ABU DHABI / WAM
Brazilian high-tech system specialist, SIATT, in which Edge Group holds a 50% shareholding, has announced that it has been awarded a strategically important pilot project to supply secure communications technology for the surveillance and protection of Brazil’s entire coastal infrastructure.
The project, known as ‘Sistema de Gerenciamento da Amazonia Azul’ (SisGAAz), will play a crucial role in supporting Brazil’s ‘Blue Amazon’ maritime protection programme, which is considered one of the most critically important projects in the country.

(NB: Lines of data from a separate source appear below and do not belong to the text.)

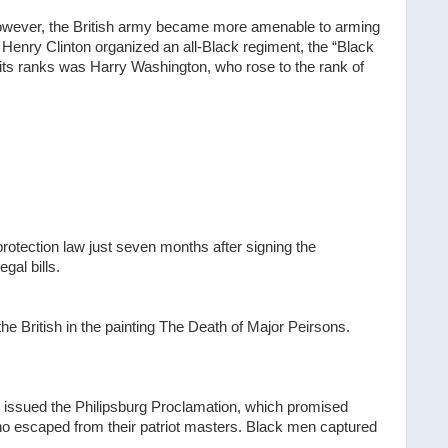
owever, the British army became more amenable to arming
 Henry Clinton organized an all-Black regiment, the “Black
ts ranks was Harry Washington, who rose to the rank of
rotection law just seven months after signing the
gal bills.
 the British in the painting The Death of Major Peirsons.
issued the Philipsburg Proclamation, which promised
who escaped from their patriot masters. Black men captured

SisGAAz will be an integral component of the ‘Blue Amazon Management System’, which aims to continuously monitor and protect all maritime areas of interest and inland waters, including marine life resources, ports, vessels, and maritime infrastructure. This will safeguard against threats, environmental disasters and support during emergencies, potential hostilities, piracy or illegal smuggling, thereby enhancing national security and development.
Edge’s support to SIATT for SisGAAz was instrumental in its successful selection over some of the world’s largest industry players, who also bid for project.

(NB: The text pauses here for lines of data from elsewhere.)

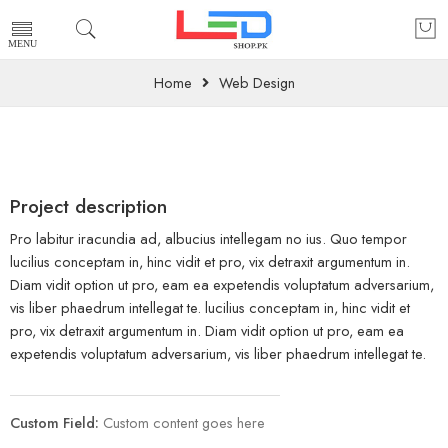
Home
Web Design
Project description
Pro labitur iracundia ad, albucius intellegam no ius. Quo tempor
lucilius conceptam in, hinc vidit et pro, vix detraxit argumentum in.
Diam vidit option ut pro, eam ea expetendis voluptatum adversarium,
vis liber phaedrum intellegat te. lucilius conceptam in, hinc vidit et
pro, vix detraxit argumentum in. Diam vidit option ut pro, eam ea
expetendis voluptatum adversarium, vis liber phaedrum intellegat te.
Custom Field:
Custom content goes here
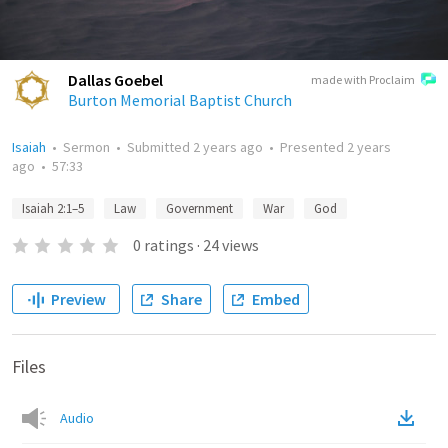
Dallas Goebel
made with Proclaim
Burton Memorial Baptist Church
Isaiah
•
Sermon
•
Submitted
2 years ago
•
Presented
2 years
ago
•
57:33
Isaiah 2:1–5
Law
Government
War
God
0
ratings
·
24
views
Preview
Share
Embed
Files
Audio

Both companies will collaborate for continued co-development and knowledge transfer in artificial intelligence, data fusion, coastal radar technology, and autonomous air, land, and maritime systems.

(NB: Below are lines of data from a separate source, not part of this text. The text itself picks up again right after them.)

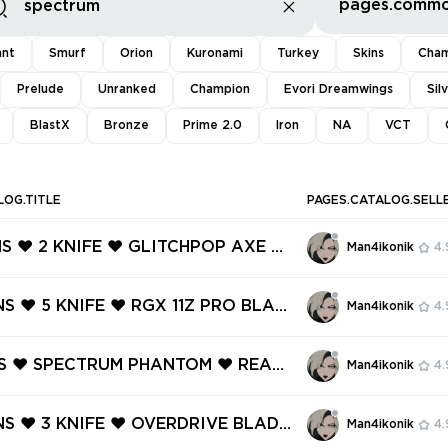
ant
Smurf
Orion
Kuronami
Turkey
Skins
Cham
Prelude
Unranked
Champion
Evori Dreamwings
Sil
BlastX
Bronze
Prime 2.0
Iron
NA
VCT
LOG.TITLE
PAGES.CATALOG.SELL
NS ❤️ 2 KNIFE ❤️ GLITCHPOP AXE ❤️
Man4ikonik
4.
OP VANDAL ❤️ GLITCHPOP PHANT
LITCHPOP OPERATOR ❤️ GLITCHPO
NS ❤️ 5 KNIFE ❤️ RGX 11Z PRO BLAD
Man4ikonik
4.
C ❤️ SPECTRUM GUARDIAN ❤️
CTRUM PHANTOM ❤️ SENTINELS OF
NDAL ❤️ RECON BALISONG ❤️ RUIN
INS ❤️ SPECTRUM PHANTOM ❤️ REAV
Man4ikonik
4.
HANTOM ❤️
L ❤️ HEARTSTOPPER GHOST ❤️ TR
N SHORTY ❤️ MYTHMAKER SHERIFF
INS ❤️ 3 KNIFE ❤️ OVERDRIVE BLADE
Man4ikonik
4.
 OPTIC GHOST ❤️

The partners will also construct an integration laboratory, a communication training centre, and a simulation centre. The first communications tower will be positioned at Arraial do Cabo, east of Rio de Janeiro.
Rogerio Salvador, CEO and one of the founders of SIATT, said, “This is a major development for SIATT, and our partners at Edge and the Brazilian Navy. We are tremendously proud of this vote of confidence in our experience and expertise in providing technologically advanced communications and radar systems and solutions to protect Brazil’s immense maritime resources and infrastructure.”
Blue Amazon covers Brazil’s entire coastal area of 5.7 million square kilometres, equal to 67% of Brazil’s entire territory, and includes its territorial waters, Atlantic island territories, and the Exclusive Economic Zone, which stretches for 200 nautical miles from the coast and will eventually reach as far as the Continental Shelf.